Malik is talking about the Eastern Book Co., which his father and uncle jointly set up in 1942. Today, Malik’s company is still little known, at least outside the profession, but is an essential building block of India’s legal landscape.
It is thanks to Malik that legal practitioners have easy access to case law in India, dating back to 1950 as well as judgements of the Privy Council, the apex court during British rule. In short, 61-year-old Malik is the person responsible for the rows of tan coloured volumes of Supreme Court cases that invariably line up any self-respecting lawyer or judge’s chambers.

Expert insight: Eastern Book Co.’s Surendra Malik. His company offers a set of 264 volumes of the reports of Supreme Court rulings with more than 30,000 judgements from 1969. (Harikrishna Katragaddda/Mint)
The concept first took root when Malik was doing an undergraduate programme at the Law Faculty of Delhi University. In the three years (1966-69) Malik noticed that neither students nor teachers had access to case law. Instead, the focus was on studying the law as it existed without the advantage of studying how it had been practised.
At the same time, his professors had begun to experiment with teaching law based on actual court judgements, recalls Malik. Soon, he was assisting teachers in preparing study material on case law as there was nothing readily available.

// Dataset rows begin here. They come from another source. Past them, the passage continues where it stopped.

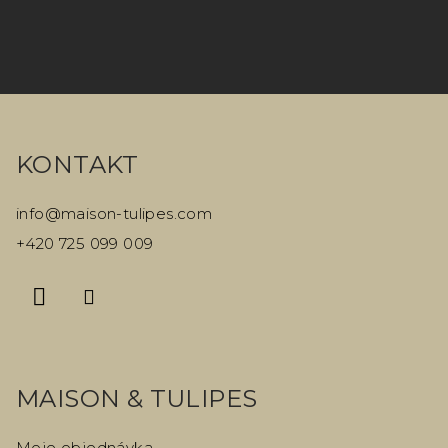
v
k
y
Z
v
á
ý
KONTAKT
p
p
i
a
info
@
maison-tulipes.com
s
t
+420 725 099 009
u
í
MAISON & TULIPES
Moje objednávka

“After three years of analysing Supreme Court judgements, I learnt how to analyse and find the law,” notes Malik.
Malik then left for New York to complete his Master’s in law from Columbia University.
On this return, he found lawyers were cyclostyling Supreme Court orders and directions while maintaining personal registers of names and numbers of past cases to aid their legal research.

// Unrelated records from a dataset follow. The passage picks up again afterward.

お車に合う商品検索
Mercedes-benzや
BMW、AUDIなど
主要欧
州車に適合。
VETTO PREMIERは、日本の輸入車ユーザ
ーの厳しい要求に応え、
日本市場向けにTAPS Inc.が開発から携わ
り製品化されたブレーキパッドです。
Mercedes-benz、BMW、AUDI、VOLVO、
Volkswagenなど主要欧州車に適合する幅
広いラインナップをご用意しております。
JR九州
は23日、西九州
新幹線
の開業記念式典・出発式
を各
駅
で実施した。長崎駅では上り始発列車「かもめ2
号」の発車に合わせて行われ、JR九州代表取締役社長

Quickly passing up an opportunity to join the profession as a practising lawyer, Malik decided to immerse himself in the family business and began compiling and editing books, trademarked as Supreme Court Cases.

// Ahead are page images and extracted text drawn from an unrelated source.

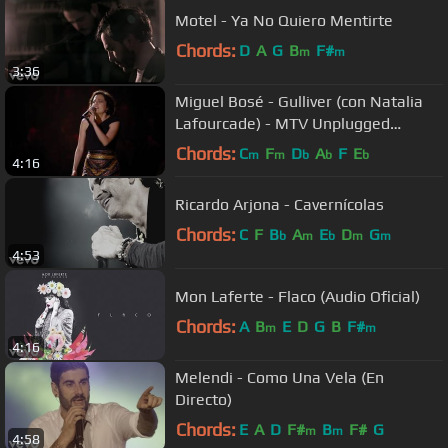
Motel - Ya No Quiero Mentirte
Chords:
D
A
G
B
F#
m
m
3:36
Miguel Bosé - Gulliver (con Natalia
Lafourcade) - MTV Unplugged
(Videoclip Oficial)
Chords:
C
F
D
A
F
E
m
m
b
b
b
4:16
Ricardo Arjona - Cavernícolas
Chords:
C
F
B
A
E
D
G
b
m
b
m
m
4:53
Mon Laferte - Flaco (Audio Oficial)
Chords:
A
B
E
D
G
B
F#
m
m
4:16
Melendi - Como Una Vela (En
Directo)
Chords:
E
A
D
F#
B
F#
G
m
m
4:58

“There were some publishing houses that were reporting court judgements but they were a year or two late,” explains Malik. At the same time, he discovered that new subjects of study were emerging in law. For instance, when the legislature created numerous laws, following pro-labour measures and land reforms, it led to an addition of new terms in the legal lexicon. Malik says he also realized that there was lack of uniformity in the index system of the journals and the cases were classified in a haphazard manner, making legal research complicated and time consuming.